One of the biggest drivers of repeats is often participation choices - the customers you sell to and the category that you play in. It really, really helps that we sell trousers to guys because once they find one they like, they stick with it. he other thing that drives repeats is products and having great products and having new products. People put slightly too much emphasis on clever CRM when they're describing how to drive repeats. This incredibly sophisticated segmentation of customers and hitting them at just the right moment when they're about to lapse. But actually, that's much harder to make work than it sounds even with funky CRM martech because the truth is, when people are lapsing, they’ve just stopped listening and cutting through, and getting them to pay attention without offering them a swingeing, brand-diluting discount is actually really difficult. So, I think retention is really important, and the way to drive it is by picking the right category to be in in the first place. And great products and keep presenting great products. That's how you do it.

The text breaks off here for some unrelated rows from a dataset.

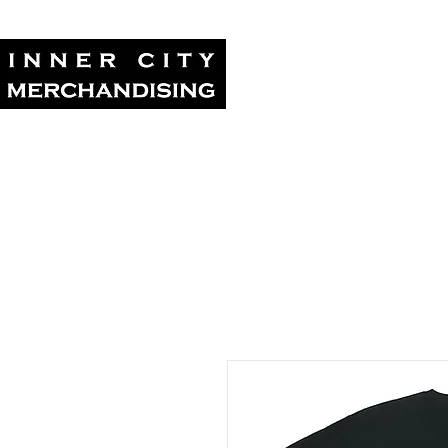
Home
Tour Su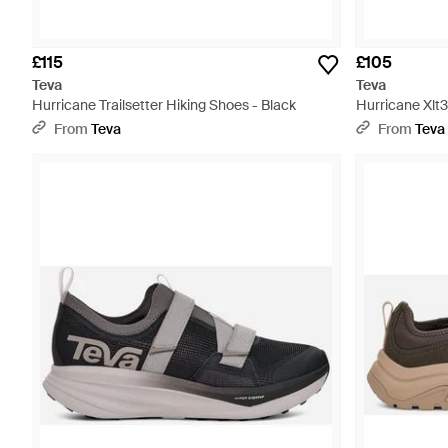
£115
£105
Teva
Teva
Hurricane Trailsetter Hiking Shoes - Black
Hurricane Xlt3
From
Teva
From
Teva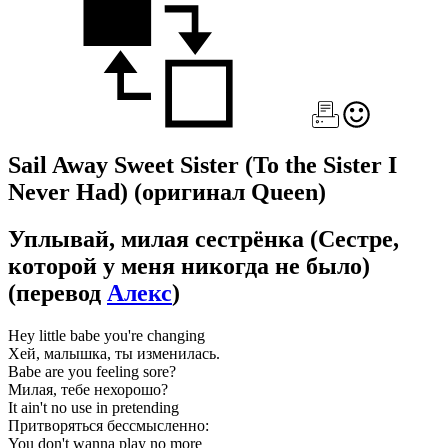
Sail Away Sweet Sister (To the Sister I
Never Had)
(оригинал Queen)
Уплывай, милая сестрёнка (Сестре,
которой у меня никогда не было)
(перевод
Алекс
)
Hey little babe you're changing
Хей, малышка, ты изменилась.
Babe are you feeling sore?
Милая, тебе нехорошо?
It ain't no use in pretending
Притворяться бессмысленно:
You don't wanna play no more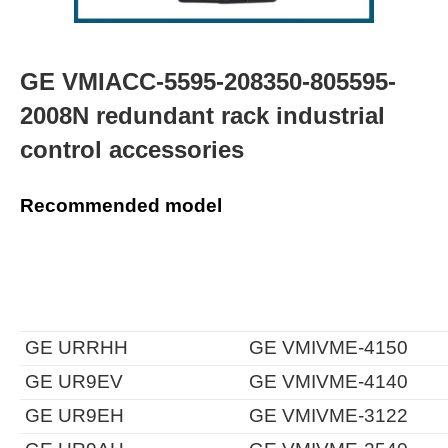
GE VMIACC-5595-208350-805595-
2008N redundant rack industrial
control accessories
Recommended model
GE URRHH
GE VMIVME-4150
GE UR9EV
GE VMIVME-4140
GE UR9EH
GE VMIVME-3122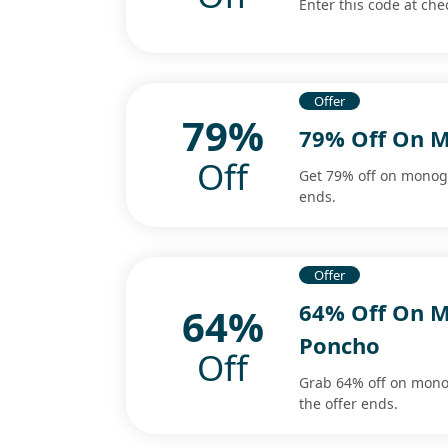
Enter this code at ch
Offer
79%
79% Off On M
Off
Get 79% off on monogr
ends.
Offer
64% Off On M
64%
Poncho
Off
Grab 64% off on mono
the offer ends.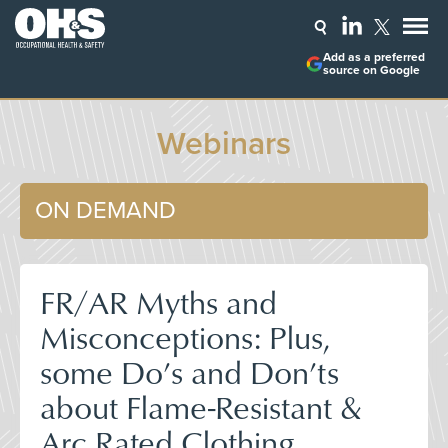
Add as a preferred
source on Google
Webinars
ON DEMAND
FR/AR Myths and
Misconceptions: Plus,
some Do’s and Don’ts
about Flame-Resistant &
Arc Rated Clothing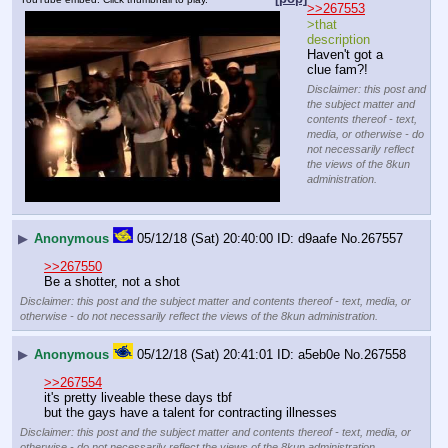
>>267553
>that 
description
Haven't got a 
clue fam?!
Disclaimer: this post and
the subject matter and
contents thereof - text,
media, or otherwise - do
not necessarily reflect
the views of the 8kun
administration.
▶
Anonymous
05/12/18 (Sat) 20:40:00
d9aafe
No.
267557
>>267550
Be a shotter, not a shot
Disclaimer: this post and the subject matter and contents thereof - text, media, or
otherwise - do not necessarily reflect the views of the 8kun administration.
▶
Anonymous
05/12/18 (Sat) 20:41:01
a5eb0e
No.
267558
>>267554
it's pretty liveable these days tbf
but the gays have a talent for contracting illnesses
Disclaimer: this post and the subject matter and contents thereof - text, media, or
otherwise - do not necessarily reflect the views of the 8kun administration.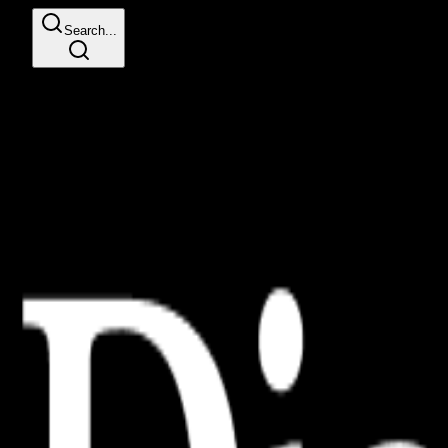
Search...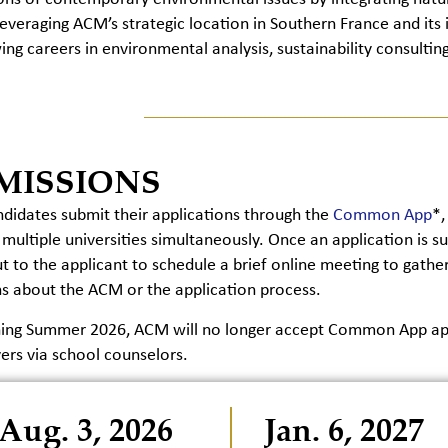
Leveraging ACM’s strategic location in Southern France and its i
ing careers in environmental analysis, sustainability consulting
MISSIONS
idates submit their applications through the
Common App
*,
 multiple universities simultaneously. Once an application i
t to the applicant to schedule a brief online meeting to gat
s about the ACM or the application process.
ning Summer 2026, ACM will no longer accept Common App appl
ers via school counselors.
Aug. 3, 2026
Jan. 6, 2027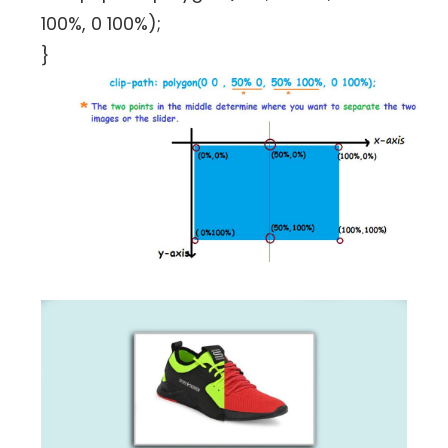
100%, 0 100%);
}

"I just think you’ve got to get comfortable with the idea that you need to make a leap of faith. Mostly, it's about taking a deep breath and jumping in."

And do you have any advice on what scale-ups should avoid?

I'll finish with a watch out that definitely pertains to TV as much as anything else. I feel really strongly about this and my own personal perspective is don't seek salvation in attribution models. Don’t think that the way that you're going to liberate yourself to invest in TV, is by coming up with last click attribution or, worse still, paying for it from some clever martech company that tells you you can slice and dice every journey and come up with a multi-part attribution for every last customer that makes perfect sense. A lot of it isn't real. And when you try and make decisions on the basis of it, you're often disappointed with the outcome. I just think you’ve got to get comfortable with the idea that you need to make a leap of faith. When I talk about investing in building future demand and moving up the funnel and driving awareness before you think you need to, mostly that's just about taking a deep breath and jumping in.


Rather than convincing yourself in a way that will make that feel more doable. This instrumentation is just not there, it's not that meaningful. People will try to make themselves feel better about TV by trying to instrument around it and the measurement approach I described I think is the best we've got at the moment. I suspect if you've got loads of money, you would just do some econometrics and some media mix modelling, but it's a bit difficult for small scale-ups to justify in terms of its cost.


That’s fascinating thanks Ben. And it's just amazing to hear the journey you've been on. I think it's pretty unique so far, but I'm hoping there'll be more and more people that do a similar shift in approach to you at Spoke!